Set the pictures aside and set down only the lines from the line holding "W paryskim teatrze na Avenue de Wagram" through the end of the entries below, ends included.

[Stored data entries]
◆ ◆ ◆ ◆ ◆
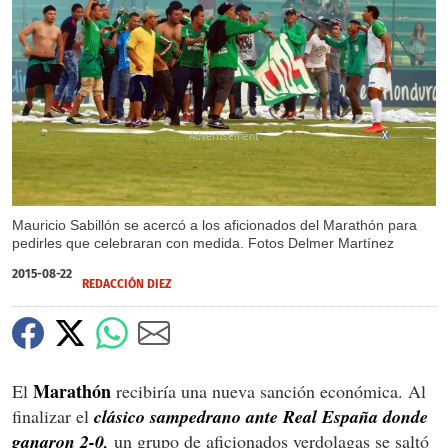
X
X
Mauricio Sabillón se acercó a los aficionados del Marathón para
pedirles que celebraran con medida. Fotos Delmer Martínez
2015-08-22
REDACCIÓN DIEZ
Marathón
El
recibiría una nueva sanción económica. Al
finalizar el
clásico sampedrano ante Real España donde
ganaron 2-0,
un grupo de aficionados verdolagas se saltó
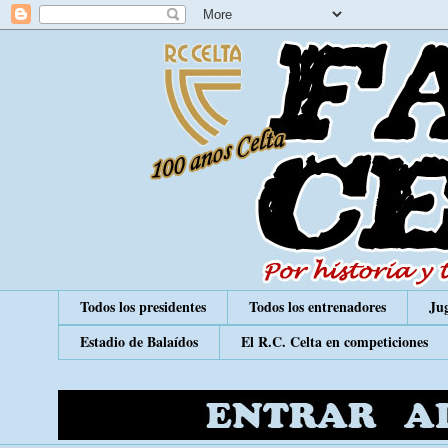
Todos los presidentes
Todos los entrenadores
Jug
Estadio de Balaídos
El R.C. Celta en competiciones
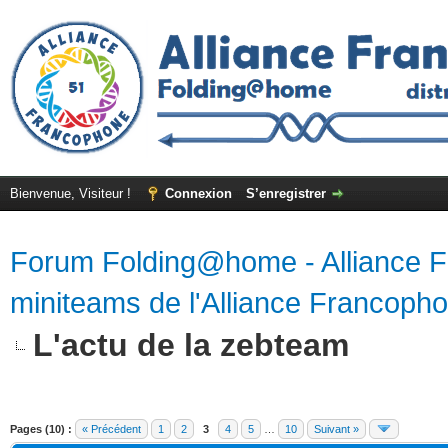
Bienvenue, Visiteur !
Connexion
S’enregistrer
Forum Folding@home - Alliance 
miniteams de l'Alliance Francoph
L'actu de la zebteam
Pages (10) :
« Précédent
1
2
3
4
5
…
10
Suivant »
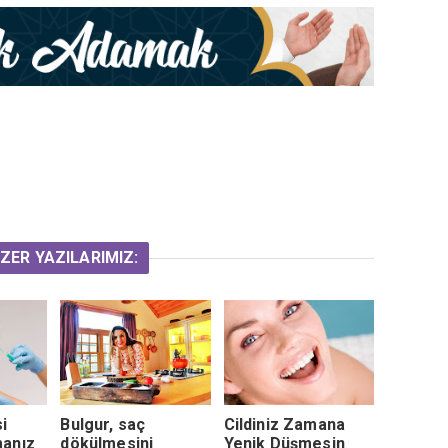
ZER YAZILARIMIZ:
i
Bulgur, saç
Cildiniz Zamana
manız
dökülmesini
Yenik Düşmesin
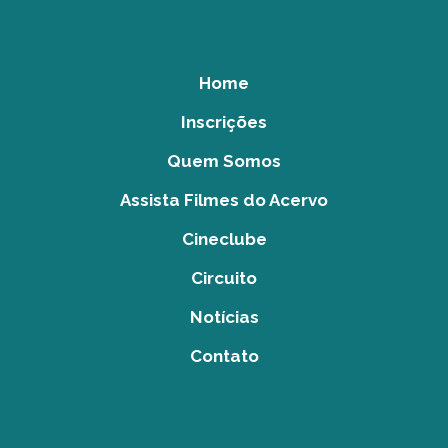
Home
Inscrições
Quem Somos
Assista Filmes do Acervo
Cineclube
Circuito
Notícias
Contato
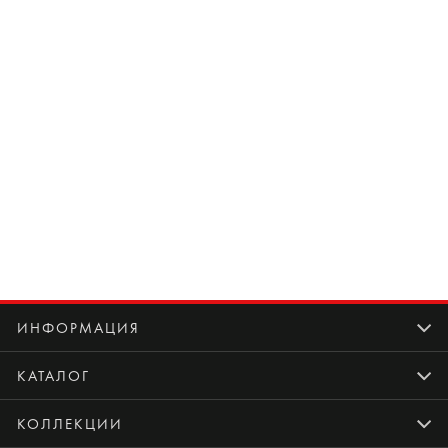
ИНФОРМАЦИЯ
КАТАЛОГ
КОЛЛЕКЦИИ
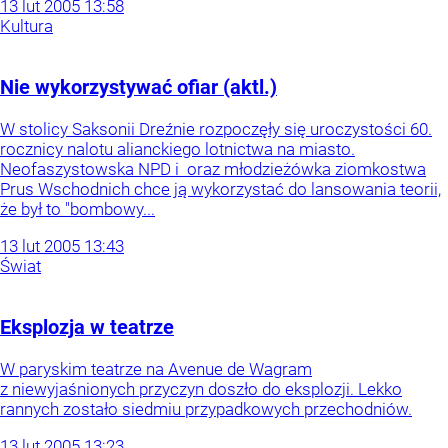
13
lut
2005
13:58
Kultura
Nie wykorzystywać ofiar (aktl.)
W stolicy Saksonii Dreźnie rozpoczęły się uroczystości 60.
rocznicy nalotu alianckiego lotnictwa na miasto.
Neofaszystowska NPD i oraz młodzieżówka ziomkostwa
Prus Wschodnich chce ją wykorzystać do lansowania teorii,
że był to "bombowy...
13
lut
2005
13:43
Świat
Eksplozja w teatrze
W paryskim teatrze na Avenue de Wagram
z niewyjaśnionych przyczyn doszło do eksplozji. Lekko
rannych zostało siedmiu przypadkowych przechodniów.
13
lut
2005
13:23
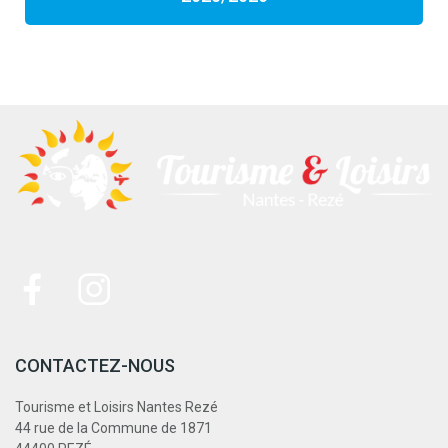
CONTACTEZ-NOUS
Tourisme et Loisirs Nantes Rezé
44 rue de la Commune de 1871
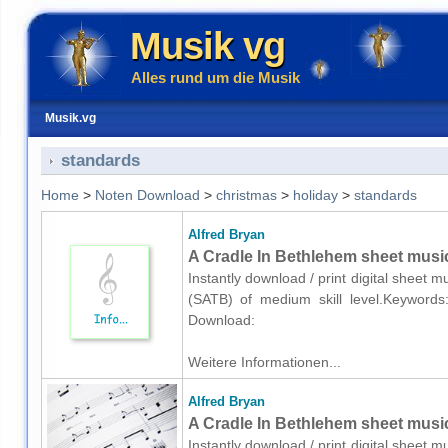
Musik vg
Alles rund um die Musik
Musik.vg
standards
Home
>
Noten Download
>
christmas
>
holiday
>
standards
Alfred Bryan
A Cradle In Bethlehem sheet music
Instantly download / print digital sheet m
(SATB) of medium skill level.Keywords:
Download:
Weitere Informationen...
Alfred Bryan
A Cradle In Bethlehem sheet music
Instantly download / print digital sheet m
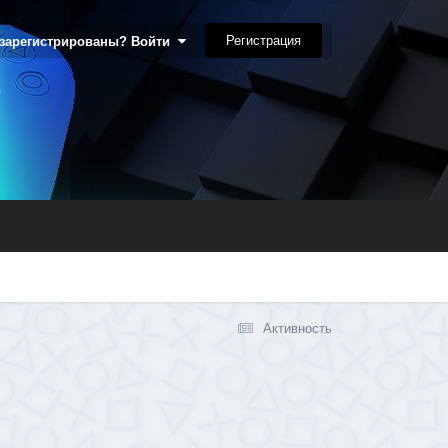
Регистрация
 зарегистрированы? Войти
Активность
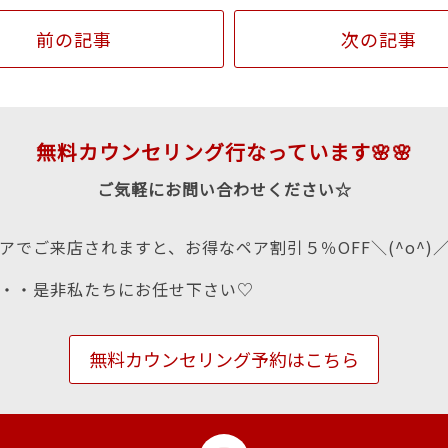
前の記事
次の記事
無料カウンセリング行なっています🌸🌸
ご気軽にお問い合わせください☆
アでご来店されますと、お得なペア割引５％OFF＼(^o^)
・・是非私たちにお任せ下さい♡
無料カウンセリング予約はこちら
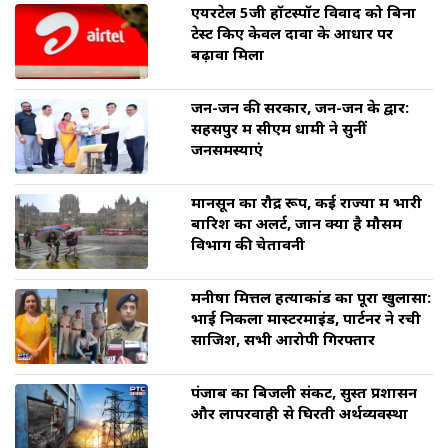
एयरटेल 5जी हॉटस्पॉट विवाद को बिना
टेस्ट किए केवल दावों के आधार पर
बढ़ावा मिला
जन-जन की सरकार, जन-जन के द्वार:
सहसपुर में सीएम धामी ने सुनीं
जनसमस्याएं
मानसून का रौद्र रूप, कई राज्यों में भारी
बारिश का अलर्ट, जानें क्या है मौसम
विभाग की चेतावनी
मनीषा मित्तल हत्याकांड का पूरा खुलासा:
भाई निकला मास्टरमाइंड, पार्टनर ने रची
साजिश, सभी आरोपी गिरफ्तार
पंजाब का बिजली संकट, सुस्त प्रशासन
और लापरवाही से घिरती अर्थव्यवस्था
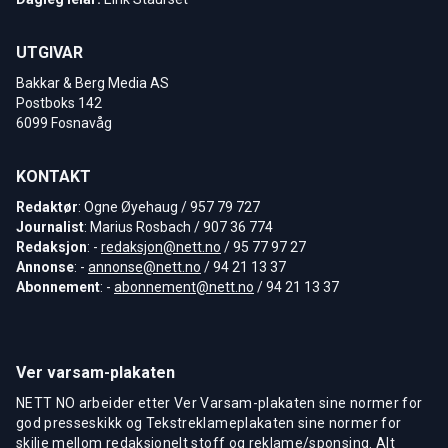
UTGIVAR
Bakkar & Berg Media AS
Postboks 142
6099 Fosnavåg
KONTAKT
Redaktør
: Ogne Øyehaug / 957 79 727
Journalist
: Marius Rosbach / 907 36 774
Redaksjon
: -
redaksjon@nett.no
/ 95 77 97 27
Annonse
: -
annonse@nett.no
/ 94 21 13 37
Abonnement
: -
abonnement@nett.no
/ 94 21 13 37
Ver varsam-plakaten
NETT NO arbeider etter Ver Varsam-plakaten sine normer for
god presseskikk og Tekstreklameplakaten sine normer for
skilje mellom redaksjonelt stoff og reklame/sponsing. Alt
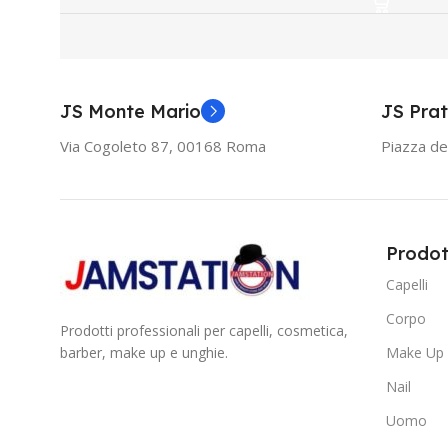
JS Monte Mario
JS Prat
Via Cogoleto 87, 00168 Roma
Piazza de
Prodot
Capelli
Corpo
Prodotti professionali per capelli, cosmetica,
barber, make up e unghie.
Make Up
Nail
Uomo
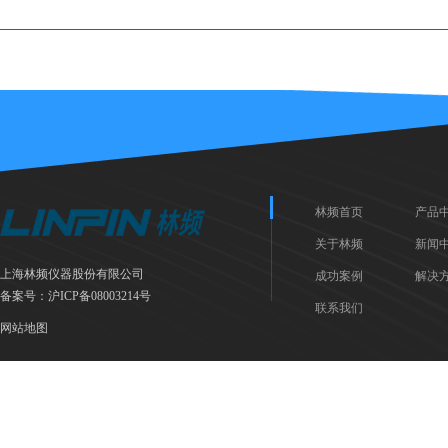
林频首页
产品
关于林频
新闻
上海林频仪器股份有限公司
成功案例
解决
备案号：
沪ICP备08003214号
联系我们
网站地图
◆ ◆ ◆ ◆ ◆
▸ ANSWER SPACE
W paryskim teatrze na Avenue de Wagram
z niewyjaśnionych przyczyn doszło do eksplozji. Lekko
rannych zostało siedmiu przypadkowych przechodniów.
13
lut
2005
13:23
CONTACTEZ-NOUS
Tourisme et Loisirs Nantes Rezé
44 rue de la Commune de 1871
Musik vg
Alles rund um die Musik
Musik.vg
standards
Home
>
Noten Download
>
christmas
>
holiday
>
standards
Alfred Bryan
A Cradle In Bethlehem sheet music
Instantly download / print digital sheet m
(SATB) of medium skill level.Keywords:
Download:
Weitere Informationen...
Alfred Bryan
A Cradle In Bethlehem sheet music
Instantly download / print digital sheet m
Регистрация
 зарегистрированы? Войти
Активность
前の記事
次の記事
無料カウンセリング行なっています🌸🌸
ご気軽にお問い合わせください☆
アでご来店されますと、お得なペア割引５％OFF＼(^o^)
・・是非私たちにお任せ下さい♡
無料カウンセリング予約はこちら
एयरटेल 5जी हॉटस्पॉट विवाद को बिना
टेस्ट किए केवल दावों के आधार पर
बढ़ावा मिला
जन-जन की सरकार, जन-जन के द्वार:
सहसपुर में सीएम धामी ने सुनीं
जनसमस्याएं
मानसून का रौद्र रूप, कई राज्यों में भारी
बारिश का अलर्ट, जानें क्या है मौसम
विभाग की चेतावनी
मनीषा मित्तल हत्याकांड का पूरा खुलासा:
भाई निकला मास्टरमाइंड, पार्टनर ने रची
साजिश, सभी आरोपी गिरफ्तार
पंजाब का बिजली संकट, सुस्त प्रशासन
और लापरवाही से घिरती अर्थव्यवस्था
UTGIVAR
Bakkar & Berg Media AS
Postboks 142
6099 Fosnavåg
KONTAKT
Redaktør
: Ogne Øyehaug / 957 79 727
Journalist
: Marius Rosbach / 907 36 774
Redaksjon
: -
redaksjon@nett.no
/ 95 77 97 27
Annonse
: -
annonse@nett.no
/ 94 21 13 37
Abonnement
: -
abonnement@nett.no
/ 94 21 13 37
Ver varsam-plakaten
NETT NO arbeider etter Ver Varsam-plakaten sine normer for
god presseskikk og Tekstreklameplakaten sine normer for
skilje mellom redaksjonelt stoff og reklame/sponsing. Alt
JS Monte Mario
JS Prat
Via Cogoleto 87, 00168 Roma
Piazza de
Prodot
Capelli
Corpo
Prodotti professionali per capelli, cosmetica,
barber, make up e unghie.
Make Up
Nail
Uomo
林频首页
产品
关于林频
新闻
上海林频仪器股份有限公司
成功案例
解决
备案号：
沪ICP备08003214号
联系我们
网站地图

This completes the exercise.